Tuesday, September 25, 2007

Protest tactic


Photo: REUTERS/Stringer (MYANMAR)

The German paper Der Spiegel ran this photo from the Myanmar (Burma) protests with this caption: "The monks have been refusing alms from members of the military and their relatives, effectively excommunicating them."

Now there's a campaign tactic that wouldn't work here -- or would it? Obviously the fact that Myanmar's ruling military recognizes the majority Buddhist faith as the state religion makes the monks' rejection more powerful. But the underlying tactic -- claimants to moral legitimacy refusing to take gifts from persons or entities they deem immoral -- can and has been used in other settings.

In fact, I was part of communities that routinely practiced this in the 1970s. In Catholic Worker houses that served free meals to the hungry in New York and San Francisco, we begged for vegetables at wholesale produce markets every week. Our policy was to refuse donations of lettuce not picked by United Farm Workers Union members and tell the middlemen who offered it why we couldn't use it. The wholesalers were mostly good Italian Catholics. They were pretty flummoxed by our refusal of their lettuce.

As you might imagine, they didn't always react positively. "You aren't Christians; you are some kind of commie hippies!" Occasionally we lay folks would bring some visiting nun along, just to keep them confused. After some years of this, they got used to us and showed a grudging respect for our odd principles. We did other work in support of the UFW boycott of non-union lettuce, but this too was part of carrying a message of justice for the people who raise our food.

This is not a tactic whose only relevance is within religious contexts. Sometimes progressive movements have just about nothing except justice and truth on their side.
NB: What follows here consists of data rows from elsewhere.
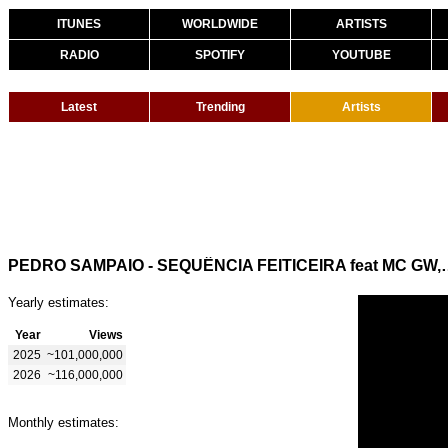
ITUNES
WORLDWIDE
ARTISTS
RADIO
SPOTIFY
YOUTUBE
Latest
Trending
Artists
PEDRO SAMPAIO - SEQUÊNCIA FEITICEIRA
Yearly estimates:
Year
Views
2025
~101,000,000
2026
~116,000,000
Monthly estimates: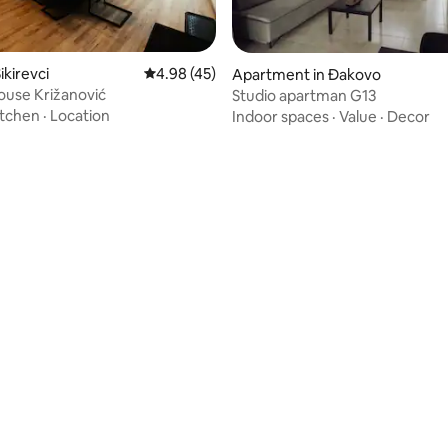
ikirevci
4.98 out of 5 average rating, 45 reviews
4.98 (45)
Apartment in Đakovo
ouse Križanović
Studio apartman G13
itchen
·
Location
Indoor spaces
·
Value
·
Decor
rating, 78 reviews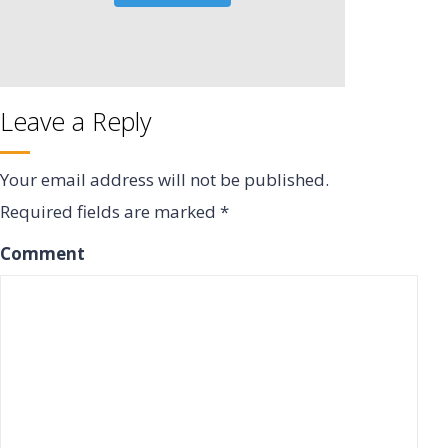
Leave a Reply
Your email address will not be published.
Required fields are marked
*
Comment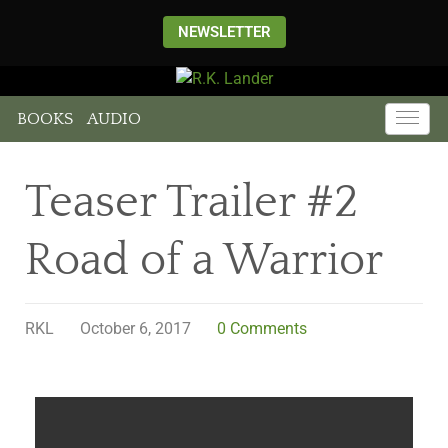
NEWSLETTER
BOOKS
AUDIO
Teaser Trailer #2
Road of a Warrior
RKL
October 6, 2017
0 Comments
When that's your situation, you have to be darn careful about who your "friends" are.

For many years, the movement for LGBT equality had very few rich and powerful friends -- and nonetheless in those precarious times, one of the movements' pillars was the boycott of Coors beer. We didn't want the homophobic, anti-union, racist Coors family cozying up to our emerging community, even if they'd pay for a few ads in gay papers and sell beer at a Pride march when nobody else wanted our "perverted" business. The Coors boycott hurt the company economically because for years they couldn't sell in gay bars -- but in addition, it hurt the Coors brand, calling the company on the right wing activities of the owners. It was only when LGBT folks had won a measure of wealth and power of our own that we were ready to take Coors' "friendship."

When the moral high ground is all you have, it's your best and only weapon. Don't give it up easily. There will be lots of "friends" who want you to disarm yourself by accepting their "friendship." You not only don't need them; you empower yourself by keeping them at arms length.